Figure 1: Third-person perspective, overlaid with camera controls and a mini-map. Menus are along the top and bottom

of the screen.

Looking Beyond the Simulation Taking this notion of layered infrastructure a little further, looking in virtual worlds extends beyond the 3D simulation. While discussions of interaction in a virtual environment such as SL inevitably focus on the simulated world as both the site and the form of interaction, SL is simultaneously a graphical user interface and potentially just one of many active applications. Thus, interaction with, through, and around that application interface is also relevant to any account of looking and examining the world.

Beyond the simple forms of virtual looking described in the previous section, the most common and easily executed act of looking is to examine another avatar’s “profile” – a list of properties and descriptions set by each user. The simplest way to view the profile of a copresent avatar is to right-click the avatar and select “Profile…” from the resulting context menu. However, there is an interesting dualism at work here, in the way that the mouse is being used both as a pointing tool in the virtual world and as a pointing tool within the graphical interface. Because avatar gaze in SL coarsely follows the mouse pointer, the action of activating an avatar profile necessarily redirects the looker’s gaze towards the examined other. This particular mode of interaction can signal curiosity and may be taken as an opening for conversation. In contrast, users can surreptitiously investigate a copresent Second Life resident’s profile by using “Search” to find the resident by name. Keyboard actions are less accountably visible within

the user interface. Avatars of users looking at profiles merely appear idle. It is therefore some of the means of obtaining the profile, rather than the looking itself, that are rendered visible, thus making some profile viewings accountable passively or automatically.

Another example of accountable looking is taking a screen capture of the virtual world scene using the “Take Snapshot” command. When this command is executed, the avatar raises an iconic camera to its face and a shutter makes a sound. Reinforcing visual and audio signals make the moment of capture explicit. To those who may be captured or “photographed” in this manner, the behavior of the avatar provides a lightweight account of the recording as a resource for understanding and negotiating these activities.

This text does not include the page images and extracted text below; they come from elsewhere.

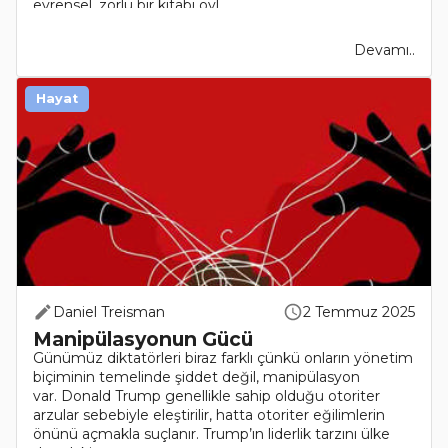
evrensel, zorlu bir kitabı öyl..
Devamı..
Hayat
Daniel Treisman
2 Temmuz 2025
Manipülasyonun Gücü
Günümüz diktatörleri biraz farklı çünkü onların yönetim
biçiminin temelinde şiddet değil, manipülasyon
var. Donald Trump genellikle sahip olduğu otoriter
arzular sebebiyle eleştirilir, hatta otoriter eğilimlerin
önünü açmakla suçlanır. Trump’ın liderlik tarzını ülke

A third way to look is to utilize the “Alt”+click tool for looking at specific objects. “Alt” + click effectively trains the looking avatar’s gaze at the “looked-at,” centering the view on that individual and directing the looking avatar’s head to the looked-at. However, moving the mouse disengages the gazing, directed head, moving the head again to follow the mouse.

Although these means of looking are accountable, they are often only discernible with difficulty, even for experienced participants. After someone had just taught the maneuver to one of us, we tried it a few minutes later to see if he noticed:

Me: “I just tried the alt+click to look at you”

Me: “did you notice? :-D”

Dwayne2: “:) probably not. at least consciously”

Although there are too little data to understand completely the effectiveness of accountable gazing, some challenges are already clear. The mouse moves the avatar head, redirecting the apparent gaze, but the mouse may move for many reasons having nothing to do with looking. For example, the user may be mousing between Second Life and another application, such as a web browser. The user may be using the commands at the bottom of the screen. Noisy head movements threaten to render even the most explicit, intentional gaze unintelligible.

What is particularly of interest here, though, is the ways in which these different modalities of looking – those that draw upon the conventions of the virtual world, those that draw upon the conventions of the graphical user interface, and those that draw upon the conventions of a search engine – are intertwined. They cannot easily be separated. Interaction in the virtual world extends beyond the confines of the simulation window. The virtual world manifests itself

2 All participant names are pseudonyms.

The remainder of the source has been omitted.